Ce visuel n’est assorti d’aucun texte ou qualificatif présentant des connotations dévalorisantes, ou évocateur de thèmes sexistes et/ou à caractère sexuel.

L’annonceur affirme avoir voulu traduire l’idée que le rouge à lèvres suffit à habiller à la femme. Par ailleurs, le mannequin est malgré tout vêtu d’une veste de smoking cachant sa poitrine. En conséquence, la nudité telle qu’utilisée dans cette publicité ne saurait être considérée comme avilissante ou aliénante.

L’annonceur précise que la campagne de communication développée autour de ce produit cessera début 2016, tant en presse qu’en points de vente, ledit visuel ne subsistant au-delà des fêtes de fin d’année que sur les meubles de maquillage (de surcroît de manière réduite) jusqu’en février 2016.

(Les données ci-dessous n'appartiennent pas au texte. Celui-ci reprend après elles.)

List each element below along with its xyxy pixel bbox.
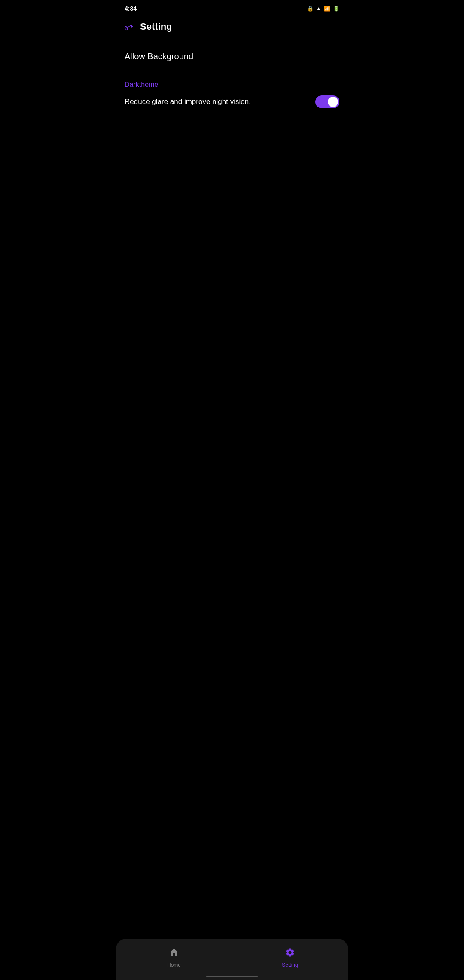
- lock-status-icon: 🔒: [307, 6, 314, 12]
- status-icons: 🔒 ▲ 📶 🔋: [307, 6, 339, 12]
- settings-content: Allow Background Darktheme Reduce glare …: [116, 40, 348, 122]
- page-title: Setting: [140, 21, 172, 32]
- home-nav-label: Home: [167, 962, 181, 968]
- app-header: 🗝 Setting: [116, 15, 348, 40]
- key-icon: 🗝: [122, 19, 136, 34]
- darktheme-setting-row: Reduce glare and improve night vision.: [125, 95, 339, 108]
- wifi-icon: ▲: [316, 6, 321, 12]
- signal-icon: 📶: [324, 6, 330, 12]
- darktheme-toggle[interactable]: [315, 95, 339, 108]
- home-indicator: [206, 976, 258, 977]
- nav-item-home[interactable]: Home: [116, 944, 232, 971]
- allow-background-section: Allow Background: [116, 43, 348, 72]
- nav-item-setting[interactable]: Setting: [232, 944, 348, 971]
- home-icon: [169, 947, 179, 960]
- battery-icon: 🔋: [333, 6, 339, 12]
- setting-nav-icon: [285, 947, 295, 960]
- darktheme-toggle-slider[interactable]: [315, 95, 339, 108]
- darktheme-description: Reduce glare and improve night vision.: [125, 97, 308, 107]
- header-key-icon: 🗝: [123, 21, 135, 33]
- darktheme-section: Darktheme Reduce glare and improve night…: [116, 72, 348, 119]
- status-time: 4:34: [125, 5, 137, 12]
- darktheme-category-label: Darktheme: [125, 81, 339, 89]
- setting-nav-label: Setting: [282, 962, 298, 968]
- status-bar: 4:34 🔒 ▲ 📶 🔋: [116, 0, 348, 15]
- allow-background-label: Allow Background: [125, 52, 193, 61]
- bottom-navigation: Home Setting: [116, 939, 348, 980]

– L’ARPP a été sollicitée en janvier 2015, par l’annonceur, membre de l’ARPP, au sujet de ce visuel, dans le cadre de la procédure de conseil préalable.

Elle explique qu’elle est de façon générale particulièrement vigilante quant à l’exploitation de la personne humaine en publicité et de l’image de la femme en particulier. Et qu’elle veille à ce que les messages publicitaires ne véhiculent pas de visuels ou d’allégations portant atteinte à la dignité de la femme.

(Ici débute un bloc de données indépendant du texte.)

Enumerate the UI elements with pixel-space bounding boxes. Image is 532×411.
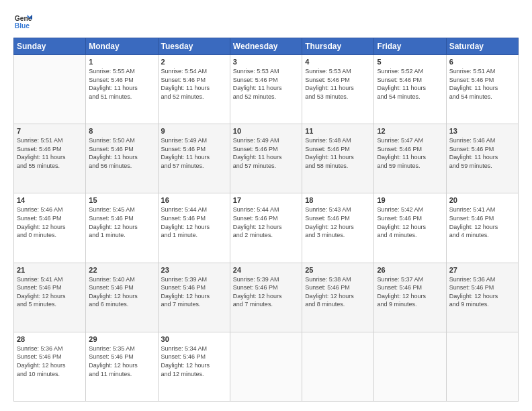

L’ARPP indique qu’en l’espèce, il est apparu que bien que le projet transmis utilise la photographie d’un mannequin dont la veste de smoking  ouverte laisse apparaître la peau nue de la femme sans autre vêtement, il utilise un traitement visuel esthétisant, sans qu’aucune référence ou texte n’induise une présentation dégradante de la femme.

Le texte qui accompagne cette image – « …. that dresses me » – peut être traduit par « Le Rouge … qui m’habille », renvoie à la tenue vestimentaire épurée de la jeune femme.

De plus, s’agissant de la promotion d’une marque de luxe, cette image ne comporte aucun contenu pornographique et elle représente la nudité sans exagération ni provocation. Elle apparaît conforme aux codes habituellement employés dans la communication publicitaire de l’univers du luxe et des produits de beauté en général qui font la part à la beauté et la séduction.

Pour ces raisons, l’ARPP a estimé que ce visuel était acceptable au regard des dispositions déontologiques en vigueur.

3. L’analyse du Jury

 Le Jury rappelle que la Recommandation « Image de la personne humaine » de l’ARPP dispose en son point 2 que :

 « 2.1 La publicité ne doit pas réduire la personne humaine, et en particulier la femme, à la fonction d’objet.».

 Le Jury relève que la publicité mise en cause présente l’image d’une femme vêtue uniquement d’une veste de smoking qui, bien qu’elle cache sa poitrine, laisse voir qu’elle est entièrement nue. L’attitude lascive dans laquelle elle a été photographiée, si elle souligne l’univers de séduction dans lequel se situe le produit pour lequel l’annonce a été réalisée, relève d’un traitement de la femme comme pur objet sexuel, qui n’apparaît pas en conformité avec la recommandation citée ci-dessus. Il importe peu à cet égard que le produit présenté soit un produit entrant dans la catégorie du luxe et des produits de beauté.

Le Jury est donc d’avis que la publicité en cause méconnaît le point 2.1 de la Recommandation précitée.

Avis adopté le vendredi 8 janvier 2016 par Mme Michel-Amsellem, Présidente, Mme Sophie-Justine Lieber, Vice-Présidente, Mme Moggio et MM. Benhaïm et Leers.